Towards better serialization

Wed Jun 12 15:11:16 UTC 2019

> What about inheritance?

Good question!  

First, note that this is two questions — one is “what _can_ a serialization framework do here”, and the other is “what should Java serialization do here.”  Remember, the high-order bit here is to banish the magic; one thing this enables is that writing a serialization framework reduces to (a) mapping instances to serializers (which could be informed by @Serializer, or not) and (b) encoding, all without need of privilege, and of course the reverse.  

This means that one of the parameters of a serialization framework is deserialization fidelity.  For example, when confronted with a List, and after inspecting the instance class for a suitable serializer and not finding one, what could it do?  It clearly could fail, but it could also encode the List using a generic List wrapper, which might deserialize to ArrayList or List.of(…).  

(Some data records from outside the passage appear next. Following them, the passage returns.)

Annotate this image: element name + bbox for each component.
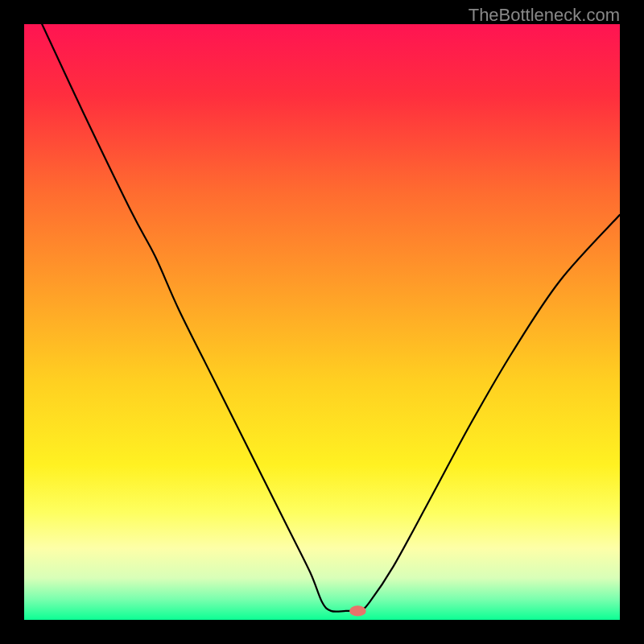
bottleneck-chart (24, 24, 620, 620)
optimal-marker (349, 605, 366, 616)
watermark-label: TheBottleneck.com (469, 5, 620, 26)
chart-container: TheBottleneck.com (0, 0, 644, 644)
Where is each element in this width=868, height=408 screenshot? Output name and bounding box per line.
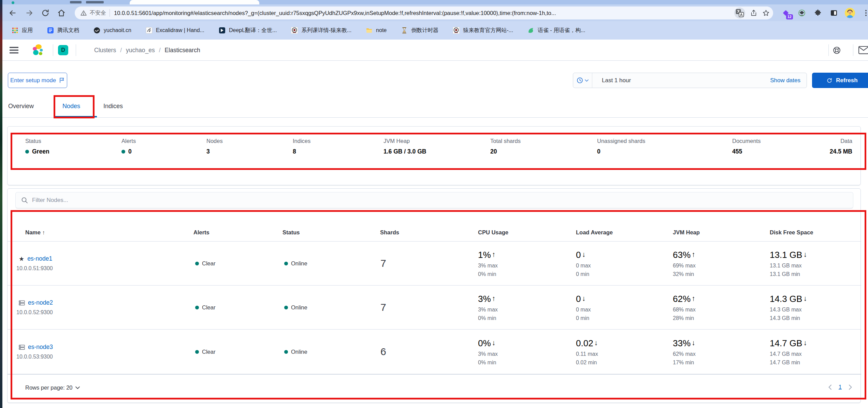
bookmark-note[interactable]: note bbox=[366, 27, 387, 34]
bookmark-apps[interactable]: 应用 bbox=[12, 27, 33, 34]
metric-min: 0% min bbox=[478, 315, 498, 321]
bookmark-label: 腾讯文档 bbox=[57, 27, 79, 34]
mail-icon[interactable] bbox=[858, 46, 868, 55]
node-link[interactable]: es-node3 bbox=[28, 344, 53, 351]
menu-hamburger-icon[interactable] bbox=[10, 47, 18, 54]
forward-icon[interactable] bbox=[25, 9, 34, 17]
alerts-cell: Clear bbox=[195, 286, 215, 329]
node-link[interactable]: es-node1 bbox=[27, 255, 52, 262]
enter-setup-mode-button[interactable]: Enter setup mode bbox=[8, 73, 67, 88]
column-header-load[interactable]: Load Average bbox=[576, 223, 613, 242]
extension-diamond-icon[interactable]: 12 bbox=[781, 8, 791, 18]
extensions-puzzle-icon[interactable] bbox=[813, 8, 823, 18]
trend-icon: ↓ bbox=[803, 294, 807, 303]
metric-max: 3% max bbox=[478, 307, 498, 313]
stat-label: Data bbox=[830, 138, 852, 144]
pinned-tab-favicon[interactable] bbox=[12, 1, 14, 4]
bookmark-label: 猿来教育官方网站-... bbox=[463, 27, 513, 34]
metric-max: 14.7 GB max bbox=[770, 351, 807, 357]
filter-nodes-searchbox[interactable] bbox=[15, 192, 853, 208]
node-name-cell: es-node2 10.0.0.52:9300 bbox=[16, 286, 53, 329]
bookmark-yuque[interactable]: 语雀 - 用语雀，构... bbox=[527, 27, 585, 34]
shards-value: 7 bbox=[380, 302, 386, 313]
background-tab-fragment[interactable] bbox=[70, 1, 82, 3]
header-divider bbox=[53, 44, 53, 56]
metric-max: 68% max bbox=[673, 307, 696, 313]
breadcrumb-clusters[interactable]: Clusters bbox=[94, 47, 116, 54]
trend-icon: ↑ bbox=[692, 250, 695, 259]
address-bar[interactable]: 不安全 10.0.0.51:5601/app/monitoring#/elast… bbox=[75, 6, 773, 19]
page-number-1[interactable]: 1 bbox=[839, 384, 842, 390]
background-tab-fragment[interactable] bbox=[86, 1, 104, 3]
browser-menu-kebab-icon[interactable] bbox=[861, 8, 868, 18]
elastic-logo[interactable] bbox=[32, 44, 44, 56]
tab-overview[interactable]: Overview bbox=[8, 99, 34, 114]
extension-badge: 12 bbox=[786, 14, 793, 19]
alerts-value: Clear bbox=[202, 304, 215, 311]
yuque-icon bbox=[527, 27, 534, 34]
refresh-button[interactable]: Refresh bbox=[812, 73, 868, 88]
node-link[interactable]: es-node2 bbox=[28, 299, 53, 306]
url-text[interactable]: 10.0.0.51:5601/app/monitoring#/elasticse… bbox=[114, 10, 732, 16]
flag-icon bbox=[59, 77, 65, 83]
bookmark-excalidraw[interactable]: Excalidraw | Hand... bbox=[146, 27, 204, 34]
bookmark-deepl[interactable]: DeepL翻译：全世... bbox=[219, 27, 277, 34]
extensions-area: 12 bbox=[781, 8, 868, 18]
bookmark-star-icon[interactable] bbox=[762, 9, 770, 17]
shards-cell: 7 bbox=[380, 242, 386, 285]
clear-dot bbox=[195, 306, 199, 309]
bookmark-yuanlai-edu[interactable]: 猿来教育官方网站-... bbox=[453, 27, 513, 34]
rows-per-page-selector[interactable]: Rows per page: 20 bbox=[25, 384, 80, 391]
bookmark-countdown-timer[interactable]: 倒数计时器 bbox=[401, 27, 438, 34]
share-icon[interactable] bbox=[750, 9, 757, 17]
stat-total-shards: Total shards 20 bbox=[490, 138, 521, 155]
trend-icon: ↓ bbox=[492, 339, 496, 347]
back-icon[interactable] bbox=[8, 9, 17, 17]
time-picker-clock-button[interactable] bbox=[573, 73, 592, 88]
extension-sidebar-icon[interactable] bbox=[829, 8, 839, 18]
breadcrumb-cluster-name[interactable]: yuchao_es bbox=[126, 47, 155, 54]
bookmark-course-detail[interactable]: 系列课详情-猿来教... bbox=[291, 27, 351, 34]
shards-value: 6 bbox=[380, 346, 386, 358]
translate-icon[interactable] bbox=[734, 8, 745, 18]
extension-monkey-icon[interactable] bbox=[797, 8, 807, 18]
active-tab[interactable] bbox=[130, 0, 259, 4]
help-icon[interactable] bbox=[833, 46, 841, 55]
reload-icon[interactable] bbox=[41, 9, 50, 17]
space-badge[interactable]: D bbox=[58, 45, 68, 55]
column-header-jvm[interactable]: JVM Heap bbox=[673, 223, 700, 242]
table-row: es-node3 10.0.0.53:9300 Clear Online 6 0… bbox=[8, 330, 861, 375]
column-header-shards[interactable]: Shards bbox=[380, 223, 399, 242]
home-icon[interactable] bbox=[57, 9, 66, 17]
cpu-usage-cell: 1%↑ 3% max 0% min bbox=[478, 242, 498, 285]
column-header-alerts[interactable]: Alerts bbox=[193, 223, 209, 242]
show-dates-link[interactable]: Show dates bbox=[770, 77, 800, 84]
bookmark-yuchaoit[interactable]: yuchaoit.cn bbox=[93, 27, 131, 34]
stat-value: 455 bbox=[732, 148, 742, 155]
metric-value: 33% bbox=[673, 338, 691, 349]
column-header-disk[interactable]: Disk Free Space bbox=[770, 223, 813, 242]
tencent-docs-icon bbox=[47, 27, 54, 34]
metric-value: 13.1 GB bbox=[770, 250, 802, 260]
metric-value: 0 bbox=[576, 250, 581, 260]
tab-indices[interactable]: Indices bbox=[103, 99, 123, 114]
stat-value: Green bbox=[32, 148, 49, 155]
alerts-value: Clear bbox=[202, 260, 215, 267]
previous-page-icon[interactable] bbox=[828, 384, 832, 390]
trend-icon: ↓ bbox=[582, 294, 585, 303]
bookmark-tencent-docs[interactable]: 腾讯文档 bbox=[47, 27, 79, 34]
next-page-icon[interactable] bbox=[849, 384, 852, 390]
tab-nodes[interactable]: Nodes bbox=[62, 99, 80, 114]
stat-label: Alerts bbox=[121, 138, 136, 144]
browser-profile-avatar[interactable] bbox=[845, 8, 855, 18]
column-header-name[interactable]: Name ↑ bbox=[25, 223, 45, 242]
time-range-value[interactable]: Last 1 hour bbox=[602, 77, 770, 84]
column-header-cpu[interactable]: CPU Usage bbox=[478, 223, 508, 242]
stat-nodes: Nodes 3 bbox=[206, 138, 223, 155]
column-header-status[interactable]: Status bbox=[283, 223, 300, 242]
time-range-picker[interactable]: Last 1 hour Show dates bbox=[573, 73, 807, 88]
shards-cell: 6 bbox=[380, 330, 386, 374]
trend-icon: ↓ bbox=[594, 339, 598, 347]
chevron-down-icon bbox=[585, 79, 589, 82]
filter-nodes-input[interactable] bbox=[32, 197, 853, 204]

Clearly, if the implementation class has a suitable serializer, we should probably use that.  But if it doesn’t, what if List has a serializer?  A serialization framework could use that as a fallback.  

Let’s take a simple inheritance example, without serializers first.

    class A {
        int a;

        public A(this int a) { } // this-bound parameter
    }

    class B extends A {
        int b;

        public B(int a, this int b) { super(a); }
    }

Note that as part of A’s design, it exposes an accessible-to-subclasses constructor, which subclass constructors will delegate to.  Let’s add in the patterns (no syntax please!):

    class A {
        int a;

        public A(this int a) { } 
        public pattern A(this int a) { } 
    }

    class B extends A {
        int b;

        public B(int a, this int b) { super(a); }
        public pattern B(int a, this int b) {
            // deliberately stupid syntax
            match this to A(binding a);  // binds a
            // b implicitly bound, because of this-declaration
        }
    }

The point here is, just as A must provide some construction service to its subclasses, it must also provide some deconstruction services (patterns, accessible fields, accessible accessors, whatever) to its subclasses too.  Now, B is fully ready to be serializable, as it has both a constructor and deconstructor which are suitable for serialization. 

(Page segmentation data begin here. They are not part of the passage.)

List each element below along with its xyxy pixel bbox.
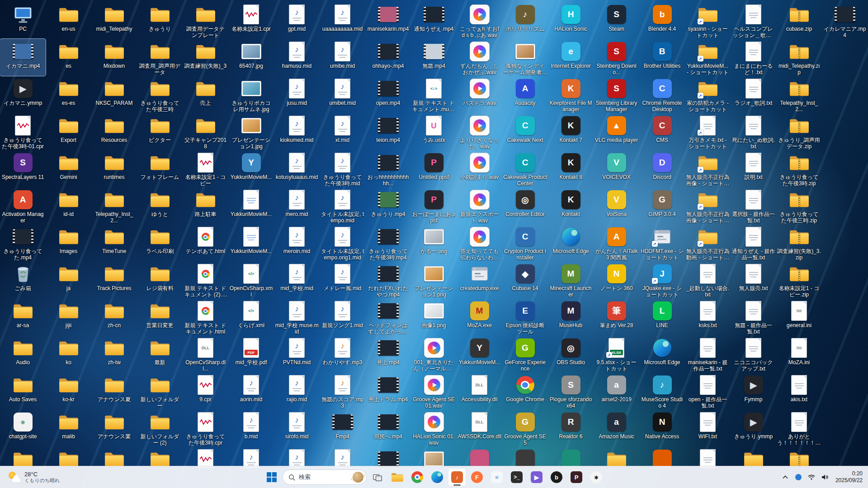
desktop-icon[interactable]: cubase.zip bbox=[776, 2, 822, 39]
desktop-icon[interactable]: プレゼンテーション1.png bbox=[411, 261, 457, 298]
desktop-icon[interactable]: DLLAWSSDK.Core.dll bbox=[457, 409, 502, 446]
volume[interactable] bbox=[821, 471, 829, 483]
desktop-icon[interactable]: LLINE bbox=[639, 298, 685, 335]
desktop-icon[interactable]: ♪ bbox=[228, 446, 274, 468]
taskbar-task-view-button[interactable] bbox=[368, 468, 387, 486]
desktop-icon[interactable]: 調査用_調声用データ bbox=[137, 39, 183, 76]
desktop-icon[interactable]: かるー.png bbox=[411, 224, 457, 261]
desktop-icon[interactable]: 説明.txt bbox=[731, 150, 776, 187]
desktop-icon[interactable]: ♪タイトル未設定, tempo.orig1.mid bbox=[320, 224, 365, 261]
desktop-icon[interactable] bbox=[46, 446, 91, 468]
desktop-icon[interactable]: ビクター bbox=[137, 113, 183, 150]
desktop-icon[interactable] bbox=[183, 446, 228, 468]
desktop-icon[interactable]: Mixdown bbox=[91, 39, 137, 76]
desktop-icon[interactable]: 9.cpr bbox=[183, 372, 228, 409]
desktop-icon[interactable]: ♪meroin.mid bbox=[274, 224, 320, 261]
taskbar-file-explorer[interactable] bbox=[388, 468, 406, 486]
desktop-icon[interactable]: ♪mero.mid bbox=[274, 187, 320, 224]
desktop-icon[interactable]: ♪新規ソング1.mid bbox=[320, 298, 365, 335]
desktop-icon[interactable]: ↗万引きメモ.txt - ショートカット bbox=[685, 113, 731, 150]
desktop-icon[interactable]: </>OpenCvSharp.xml bbox=[228, 261, 274, 298]
hidden-icons-chevron[interactable] bbox=[781, 471, 789, 483]
desktop-icon[interactable]: ずんだもん＿しおかぜふ.wav bbox=[457, 39, 502, 76]
desktop-icon[interactable]: 名称未設定1 - コピー bbox=[183, 150, 228, 187]
desktop-icon[interactable]: ♪kotusytuaaus.mid bbox=[274, 150, 320, 187]
desktop-icon[interactable]: Telepathy_Inst_2... bbox=[776, 76, 822, 113]
desktop-icon[interactable] bbox=[502, 446, 548, 468]
desktop-icon[interactable]: Uうみ.ustx bbox=[411, 113, 457, 150]
desktop-icon[interactable]: ラベル印刷 bbox=[137, 224, 183, 261]
desktop-icon[interactable]: DDiscord bbox=[639, 150, 685, 187]
desktop-icon[interactable]: Groove Agent SE 01.wav bbox=[411, 372, 457, 409]
desktop-icon[interactable]: ko bbox=[46, 335, 91, 372]
desktop-icon[interactable]: Aかんたん！AITalk 3 関西風 bbox=[594, 224, 639, 261]
desktop-icon[interactable]: ↗無人販売不正行為動画 - ショートカット bbox=[685, 224, 731, 261]
desktop-icon[interactable]: ▲VLC media player bbox=[594, 113, 639, 150]
desktop-icon[interactable]: VVOICEVOX bbox=[594, 150, 639, 187]
desktop-icon[interactable]: open - 親作品一覧.txt bbox=[685, 372, 731, 409]
desktop-icon[interactable]: 65407.jpg bbox=[228, 39, 274, 76]
desktop-icon[interactable]: 画像1.png bbox=[411, 298, 457, 335]
desktop-icon[interactable]: ko-kr bbox=[46, 372, 91, 409]
desktop-icon[interactable]: manisekarin - 親作品一覧.txt bbox=[685, 335, 731, 372]
desktop-icon[interactable]: HHALion Sonic bbox=[548, 2, 594, 39]
desktop-icon[interactable]: TimeTune bbox=[91, 224, 137, 261]
desktop-icon[interactable]: </>くらげ.xml bbox=[228, 298, 274, 335]
desktop-icon[interactable]: ♪わかりやす.mp3 bbox=[320, 335, 365, 372]
desktop-icon[interactable]: Export bbox=[46, 113, 91, 150]
desktop-icon[interactable] bbox=[639, 446, 685, 468]
desktop-icon[interactable]: aAmazon Music bbox=[594, 409, 639, 446]
desktop-icon[interactable]: XLSX↗9.5.xlsx - ショートカット bbox=[594, 335, 639, 372]
desktop-icon[interactable]: bBlender 4.4 bbox=[639, 2, 685, 39]
tray-app[interactable] bbox=[794, 471, 802, 483]
desktop-icon[interactable]: 死にたい_ぬ歌詞.txt bbox=[731, 113, 776, 150]
desktop-icon[interactable]: ニコニコバックアップ.txt bbox=[731, 335, 776, 372]
desktop-icon[interactable]: アナウンス業 bbox=[91, 409, 137, 446]
desktop-icon[interactable]: zh-tw bbox=[91, 335, 137, 372]
search-highlight-icon[interactable] bbox=[353, 472, 363, 483]
desktop-icon[interactable]: WIFI.txt bbox=[685, 409, 731, 446]
desktop-icon[interactable]: 新しいフォルダー (2) bbox=[137, 409, 183, 446]
desktop-icon[interactable]: INIMoZA.ini bbox=[776, 335, 822, 372]
desktop-icon[interactable]: 名称未設定1.cpr bbox=[228, 2, 274, 39]
desktop-icon[interactable] bbox=[457, 446, 502, 468]
desktop-icon[interactable]: teion.mp4 bbox=[365, 113, 411, 150]
desktop-icon[interactable]: PUntitled.ppsf bbox=[411, 150, 457, 187]
desktop-icon[interactable]: YukkuriMovieM... bbox=[228, 187, 274, 224]
desktop-icon[interactable]: CCakewalk Next bbox=[502, 113, 548, 150]
clock[interactable]: 0:20 2025/09/22 bbox=[834, 469, 864, 485]
desktop-icon[interactable]: YukkuriMovieM... bbox=[228, 224, 274, 261]
desktop-icon[interactable]: midi_Telepathy bbox=[91, 2, 137, 39]
desktop-icon[interactable]: Microsoft Edge bbox=[548, 224, 594, 261]
desktop-icon[interactable]: SSteinberg Downlo... bbox=[594, 39, 639, 76]
desktop-icon[interactable]: eInternet Explorer bbox=[548, 39, 594, 76]
taskbar-music-app[interactable]: ♪ bbox=[448, 468, 466, 486]
desktop-icon[interactable]: jijii bbox=[46, 298, 91, 335]
desktop-icon[interactable]: きゅうり食ってた午後3時.cpr bbox=[183, 409, 228, 446]
desktop-icon[interactable]: きゅうり食ってた午後3時.mp4 bbox=[365, 224, 411, 261]
desktop-icon[interactable]: ♪sirofo.mid bbox=[274, 409, 320, 446]
desktop-icon[interactable]: 筆筆まめ Ver.28 bbox=[594, 298, 639, 335]
desktop-icon[interactable]: きゅうり食ってた午後三時.zip bbox=[776, 187, 822, 224]
taskbar-terminal[interactable]: >_ bbox=[508, 468, 526, 486]
desktop-icon[interactable]: SSteam bbox=[594, 2, 639, 39]
taskbar-chrome[interactable] bbox=[408, 468, 426, 486]
desktop-icon[interactable]: Google Chrome bbox=[502, 372, 548, 409]
desktop-icon[interactable]: _起動しない場合.txt bbox=[685, 261, 731, 298]
desktop-icon[interactable]: ♪ポリリリリズム bbox=[502, 2, 548, 39]
desktop-icon[interactable]: 選択肢 - 親作品一覧.txt bbox=[731, 187, 776, 224]
desktop-icon[interactable]: ♪mid_学校.mid bbox=[274, 261, 320, 298]
desktop-icon[interactable]: Track Pictures bbox=[91, 261, 137, 298]
desktop-icon[interactable]: きゅうり.mp4 bbox=[365, 187, 411, 224]
desktop-icon[interactable]: 答え知ってても伝わらないわこれ.wav bbox=[457, 224, 502, 261]
wifi[interactable] bbox=[807, 471, 816, 483]
desktop-icon[interactable]: 羽尻へ.mp4 bbox=[365, 409, 411, 446]
desktop-icon[interactable]: <♪>新規 テキスト ドキュメント.musicxml bbox=[411, 76, 457, 113]
desktop-icon[interactable]: 井上.mp4 bbox=[365, 335, 411, 372]
desktop-icon[interactable]: ♪PVTNd.mid bbox=[274, 335, 320, 372]
desktop-icon[interactable]: バスドラ.wav bbox=[457, 76, 502, 113]
desktop-icon[interactable]: テンポあて.html bbox=[183, 224, 228, 261]
desktop-icon[interactable]: ♪xl.mid bbox=[320, 113, 365, 150]
taskbar-edge[interactable] bbox=[428, 468, 446, 486]
desktop-icon[interactable]: まにまにわーるど！.txt bbox=[731, 39, 776, 76]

> Could factory method deserializer declared in the class X produce an object of type Y which is a subclass of X?

Yes.  An example of this would be if we wanted to put a deserializer in List, where it returns some default implementation (ArrayList, List.of(), whatever.). 

Remember, serialization frameworks get to decide how they are going to map instances to serializers/deserializers; the above is not a statement that Java serialization _will_ support finding deserializers in super types, but that a serialization framework _could_ do so, and it is on them to define the search process.  (A serialization framework could also, for example, provide a registry where you could register serializers/deserializers explicitly — “if you find a FooList, serialized it as a BarList”.  Java serialization probably will not, but others could.). 

> In this case where serializer pattern should be declared? In Y or in X? Assuming that serialized stream contains the class name Y, then probably both serializer and deserializer should be searched by serialization framework in the Y.

Again, how a serialization framework searches for a serializer/deserializer is part of its differentiation from other frameworks.  We provide authors with the ability to easily and defensively expose API points for use by serialization; the framework wires up its choices of which API points are called in response to what.  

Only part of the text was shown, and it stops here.